Separatist leaders in Catalonia are seeking to avoid an immediate declaration of independence from Spain as officials in Madrid and business leaders in Barcelona ratchet up pressure on the nationalist camp.
With the movement’s leaders divided on the issue, some on the Catalan side want to create more time for a negotiated settlement, said two people familiar with their plans. The leader of the most powerful group among the separatists promised the regional parliament will meet as planned Monday, defying an order by Spain’s highest court, though stopping short of vowing a unilateral declaration.
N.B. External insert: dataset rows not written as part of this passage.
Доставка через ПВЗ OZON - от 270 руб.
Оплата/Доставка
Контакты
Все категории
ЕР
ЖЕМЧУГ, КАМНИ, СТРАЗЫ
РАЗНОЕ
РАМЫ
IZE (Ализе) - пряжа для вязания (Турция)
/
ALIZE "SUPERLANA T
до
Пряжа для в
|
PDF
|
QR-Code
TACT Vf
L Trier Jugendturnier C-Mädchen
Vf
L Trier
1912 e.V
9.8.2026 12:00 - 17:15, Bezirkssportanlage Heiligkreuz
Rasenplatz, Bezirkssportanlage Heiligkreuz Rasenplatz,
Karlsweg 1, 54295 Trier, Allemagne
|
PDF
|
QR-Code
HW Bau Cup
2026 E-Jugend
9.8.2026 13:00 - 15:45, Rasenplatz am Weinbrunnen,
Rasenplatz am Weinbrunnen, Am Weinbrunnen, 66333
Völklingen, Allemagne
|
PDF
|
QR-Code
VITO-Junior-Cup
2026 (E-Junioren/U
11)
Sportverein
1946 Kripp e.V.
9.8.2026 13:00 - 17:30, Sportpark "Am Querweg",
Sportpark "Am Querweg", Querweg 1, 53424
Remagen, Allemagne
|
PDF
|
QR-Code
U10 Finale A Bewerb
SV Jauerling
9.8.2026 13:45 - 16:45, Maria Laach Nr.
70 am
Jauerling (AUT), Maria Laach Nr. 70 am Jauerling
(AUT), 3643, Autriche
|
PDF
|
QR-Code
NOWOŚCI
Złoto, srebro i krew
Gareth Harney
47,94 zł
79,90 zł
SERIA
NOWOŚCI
“There will be some formula for the Catalan Parliament to convene and hold its meeting as planned,” Jordi Sanchez, who heads the group known as the Catalan National Assembly, said in an interview in Barcelona. “There will be a plenary session.”
Regional President Carles Puigdemont’s mainstream separatist group is concerned that a move toward independence would send the economy into a tailspin, the people said. But following Sunday’s illegal referendum on secession — which the regional government said won the support of 90 percent of 2.3 million voters — hardliners from the anarchist party CUP are demanding a quick break with Spain, according to the people, who asked not to be named because the conversations are private. A spokesman for the Catalan government declined to comment.
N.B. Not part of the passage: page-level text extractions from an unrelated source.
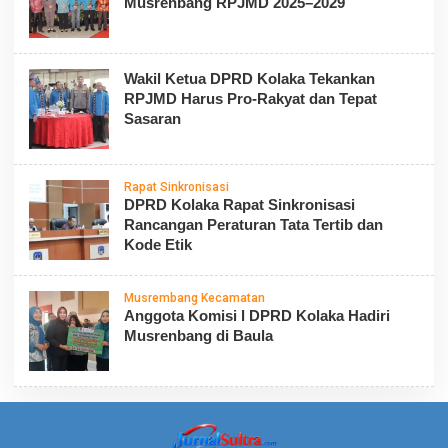
Musrenbang RPJMD 2025–2029
Wakil Ketua DPRD Kolaka Tekankan
RPJMD Harus Pro-Rakyat dan Tepat
Sasaran
Rapat Sinkronisasi
DPRD Kolaka Rapat Sinkronisasi
Rancangan Peraturan Tata Tertib dan
Kode Etik
Musrembang Kecamatan
Anggota Komisi l DPRD Kolaka Hadiri
Musrenbang di Baula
Spanish markets surged after reports of the more conciliatory stance by the separatists. The IBEX 35 stock index jumped 2.5 percent versus a 2.9 percent fall Wednesday. Spanish 10-year bonds rose for the first time this week as the spread over German bunds narrowed by 8 basis points, and the euro edged higher for a third consecutive session.
“Markets were looking for a rational solution, and it now looks like we’ll get one,” said Alberto Espelosin, a fund manager at Abante Asesores Gestion. “It’s good to see both sides willing to have some kind of dialogue.”
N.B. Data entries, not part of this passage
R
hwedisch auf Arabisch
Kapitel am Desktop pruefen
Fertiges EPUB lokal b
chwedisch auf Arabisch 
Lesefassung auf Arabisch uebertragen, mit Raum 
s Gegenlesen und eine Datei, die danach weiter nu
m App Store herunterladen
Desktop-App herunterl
The Spanish Constitutional Court, meanwhile, suspended a session of the Catalan Parliament scheduled for Monday, at which Puigdemont had sought to evaluate the result of the independence vote. The injunction came after the court agreed to hear a challenge to the meeting filed by the Catalan Socialist party.
Economy Minister Luis de Guindos slammed the Catalan administration. Highlighting the economic risks of secession, he said Spain has nothing to discuss with the secessionists until they back off threats of declaring independence.
Catalan banks “have indicated that if this process goes on, they are totally open to relocating their headquarters,” de Guindos told Bloomberg Television. “This is a clear indication of how insane is the regional government of Catalonia.”